One Foot After the Other
Wrapped the sketchpad today! I have to clean my place so I'll wait till everything's sorted out before cracking a new one. Truly enjoyed the paper, although in several pages things felt weird. I'm not advanced enough to triage whether it was a paper problem, sizing problem, or technique problem. I think this is the first sketchbook I'd ever had where I could honestly say I like every sheet (or at least they turned out halfway decent), so pretty pleased about that.
I think I'd gotten better at recognizing where I could go looser and how to approximate the colors, which in turn lessen my anxiety. Given that I'm still ranting about fear of wet media as late as the beginning of April, it is a surprise to myself that this sketchpad ends up being 80% watercolor and 20% water-soluble media.

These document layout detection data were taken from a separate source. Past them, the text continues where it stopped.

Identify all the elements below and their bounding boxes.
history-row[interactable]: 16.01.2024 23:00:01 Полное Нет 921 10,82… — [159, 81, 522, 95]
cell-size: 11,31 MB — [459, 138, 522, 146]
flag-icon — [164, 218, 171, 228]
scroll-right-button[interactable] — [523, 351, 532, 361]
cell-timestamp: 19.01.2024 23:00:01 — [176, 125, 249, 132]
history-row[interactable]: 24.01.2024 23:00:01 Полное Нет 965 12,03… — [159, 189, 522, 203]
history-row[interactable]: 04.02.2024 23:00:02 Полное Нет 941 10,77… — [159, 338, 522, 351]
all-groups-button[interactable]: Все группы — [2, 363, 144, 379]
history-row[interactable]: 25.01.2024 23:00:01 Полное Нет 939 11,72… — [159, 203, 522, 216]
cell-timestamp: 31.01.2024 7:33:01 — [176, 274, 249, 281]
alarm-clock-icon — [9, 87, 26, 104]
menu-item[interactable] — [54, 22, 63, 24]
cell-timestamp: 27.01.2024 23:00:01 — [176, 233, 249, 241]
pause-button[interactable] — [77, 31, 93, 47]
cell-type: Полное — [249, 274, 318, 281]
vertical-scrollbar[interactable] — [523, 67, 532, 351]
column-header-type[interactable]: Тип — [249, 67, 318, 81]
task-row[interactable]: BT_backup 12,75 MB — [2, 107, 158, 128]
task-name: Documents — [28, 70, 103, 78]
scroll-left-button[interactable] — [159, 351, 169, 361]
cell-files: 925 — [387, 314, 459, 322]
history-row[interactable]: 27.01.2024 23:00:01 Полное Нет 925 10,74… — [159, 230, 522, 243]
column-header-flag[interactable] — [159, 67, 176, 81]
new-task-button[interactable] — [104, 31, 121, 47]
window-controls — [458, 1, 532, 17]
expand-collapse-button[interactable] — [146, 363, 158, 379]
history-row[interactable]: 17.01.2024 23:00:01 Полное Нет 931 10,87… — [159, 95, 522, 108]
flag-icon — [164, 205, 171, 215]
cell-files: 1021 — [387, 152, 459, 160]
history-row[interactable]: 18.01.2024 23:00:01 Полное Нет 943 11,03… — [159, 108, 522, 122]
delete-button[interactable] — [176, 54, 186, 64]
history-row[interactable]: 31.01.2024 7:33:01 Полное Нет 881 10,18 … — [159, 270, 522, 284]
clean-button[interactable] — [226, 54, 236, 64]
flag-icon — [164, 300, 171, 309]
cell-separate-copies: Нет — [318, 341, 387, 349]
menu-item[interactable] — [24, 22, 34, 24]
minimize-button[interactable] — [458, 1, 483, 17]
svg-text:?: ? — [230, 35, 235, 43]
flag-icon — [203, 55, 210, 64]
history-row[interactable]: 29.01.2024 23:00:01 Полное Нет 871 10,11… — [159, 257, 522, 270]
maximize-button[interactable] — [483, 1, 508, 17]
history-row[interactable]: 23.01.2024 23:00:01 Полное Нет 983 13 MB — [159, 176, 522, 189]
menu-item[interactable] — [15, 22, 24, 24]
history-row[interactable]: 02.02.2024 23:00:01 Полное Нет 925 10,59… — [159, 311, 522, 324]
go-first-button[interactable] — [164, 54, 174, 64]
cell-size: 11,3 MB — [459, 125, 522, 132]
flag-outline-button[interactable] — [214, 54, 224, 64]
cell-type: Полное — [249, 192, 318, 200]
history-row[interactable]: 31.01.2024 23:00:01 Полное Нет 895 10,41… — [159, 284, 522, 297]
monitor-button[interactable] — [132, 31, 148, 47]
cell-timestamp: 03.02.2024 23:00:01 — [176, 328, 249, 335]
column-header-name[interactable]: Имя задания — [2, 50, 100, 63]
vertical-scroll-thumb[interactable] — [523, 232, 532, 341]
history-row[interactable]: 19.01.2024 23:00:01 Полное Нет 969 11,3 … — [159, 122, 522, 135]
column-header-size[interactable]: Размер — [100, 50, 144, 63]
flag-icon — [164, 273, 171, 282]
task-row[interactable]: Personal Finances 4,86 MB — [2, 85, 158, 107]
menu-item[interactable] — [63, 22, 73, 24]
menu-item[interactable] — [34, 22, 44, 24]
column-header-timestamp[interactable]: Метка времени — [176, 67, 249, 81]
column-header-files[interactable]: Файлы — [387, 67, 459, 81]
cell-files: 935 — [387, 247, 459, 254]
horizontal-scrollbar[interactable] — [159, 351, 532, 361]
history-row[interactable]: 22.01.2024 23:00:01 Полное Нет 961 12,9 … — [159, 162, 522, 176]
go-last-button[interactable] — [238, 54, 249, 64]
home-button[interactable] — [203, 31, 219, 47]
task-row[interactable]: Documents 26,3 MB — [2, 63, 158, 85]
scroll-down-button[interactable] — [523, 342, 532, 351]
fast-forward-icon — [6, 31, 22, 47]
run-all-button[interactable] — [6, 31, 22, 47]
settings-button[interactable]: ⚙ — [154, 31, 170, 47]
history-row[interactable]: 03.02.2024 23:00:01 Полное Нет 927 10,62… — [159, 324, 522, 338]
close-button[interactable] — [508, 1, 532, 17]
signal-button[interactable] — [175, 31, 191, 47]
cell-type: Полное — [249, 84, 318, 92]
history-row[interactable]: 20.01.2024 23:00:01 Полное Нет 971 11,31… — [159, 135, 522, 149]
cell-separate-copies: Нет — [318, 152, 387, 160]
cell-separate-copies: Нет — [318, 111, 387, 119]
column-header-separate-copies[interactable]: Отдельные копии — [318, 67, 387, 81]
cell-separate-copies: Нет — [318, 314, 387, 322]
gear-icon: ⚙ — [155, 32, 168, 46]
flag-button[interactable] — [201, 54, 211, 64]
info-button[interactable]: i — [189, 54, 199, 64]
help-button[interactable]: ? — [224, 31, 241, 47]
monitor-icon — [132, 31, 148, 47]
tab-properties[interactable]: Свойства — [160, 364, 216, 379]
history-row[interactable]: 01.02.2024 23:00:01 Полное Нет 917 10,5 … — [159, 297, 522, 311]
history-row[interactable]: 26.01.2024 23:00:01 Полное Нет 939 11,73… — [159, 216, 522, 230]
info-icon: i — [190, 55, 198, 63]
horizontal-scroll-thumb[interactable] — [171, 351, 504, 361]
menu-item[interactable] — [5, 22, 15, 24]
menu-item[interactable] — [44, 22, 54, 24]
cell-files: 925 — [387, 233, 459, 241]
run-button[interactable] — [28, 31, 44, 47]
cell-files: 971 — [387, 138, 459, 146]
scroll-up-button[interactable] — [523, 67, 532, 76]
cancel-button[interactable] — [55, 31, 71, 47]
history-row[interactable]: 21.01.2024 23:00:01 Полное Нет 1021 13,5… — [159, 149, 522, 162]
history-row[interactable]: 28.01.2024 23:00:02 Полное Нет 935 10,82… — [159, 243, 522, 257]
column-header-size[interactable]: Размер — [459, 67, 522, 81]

As I grew more confident, I made less "mistakes". When I did, I figured out how to fix, cover, or accept it. In turn, I grew even bolder. If only we step into such virtuous cycle as easily as we are into vicious cycle.
I'm still learning most of these tools. Sometimes I'm baffled because a water-soluble pencil or marker would dissolve completely and spread beautifully on one page but not the other. My sprayer would disperse fine mist one time but drop unsightly blobs the next time. Some part of me is trying to convince me that I should start learning things more formally, the other part says embrace the wild west. We'll see.
While I loosely keep track of the pages I have left as I compose a blog post, I don't actually set a target to achieve. For me, drawing and painting should stay casual, and the pacing is merely a bookmark I leave for myself in the future. After I found my old drawings though, I decided to be just a little bit more diligent. Teenage me signed and dated every picture, which seemed pompous and unnecessary at the time, but it allowed today's me to place everything in a concrete space. This is the fastest sketchbook I finished ever, and I'd attribute that to the fun I have in every page.
In my teenage years, I spent a lot of time drawing in loose A4 and folio sheets because that was what we would use to print schoolworks. I had reams of them stocked. Now I realized that I was trying too much, too big. Every now and then I would fold them in half and bind A5 books for me to take on the go, but I clearly didn't do it enough. I'd been working with A5 and B6 books since I restarted, and suddenly everything felt way more manageable.
While it started as a necessity, I've grown to use the painter's tape as part of the ritual. Whenever I set myself to wind down and start "playing", I would lay down the painter's tape on the four sides of the sketchpad, regardless of my intention to actually paint. I do that even when I use pencils and don't have to worry about wet paints spilling over the spiral binding and contaminate other pages. It's funny how our brain is wired to notice and appreciate patterns.
I don't think I'll ever be interested in miniature paintings requiring me to hunch and work over a magnifying glass, but I've decided that my next sketchbook would be smaller than A5. If I can get comfortable working on around A6 or one of them cute palm-sized squares, that would be nice to bring outside.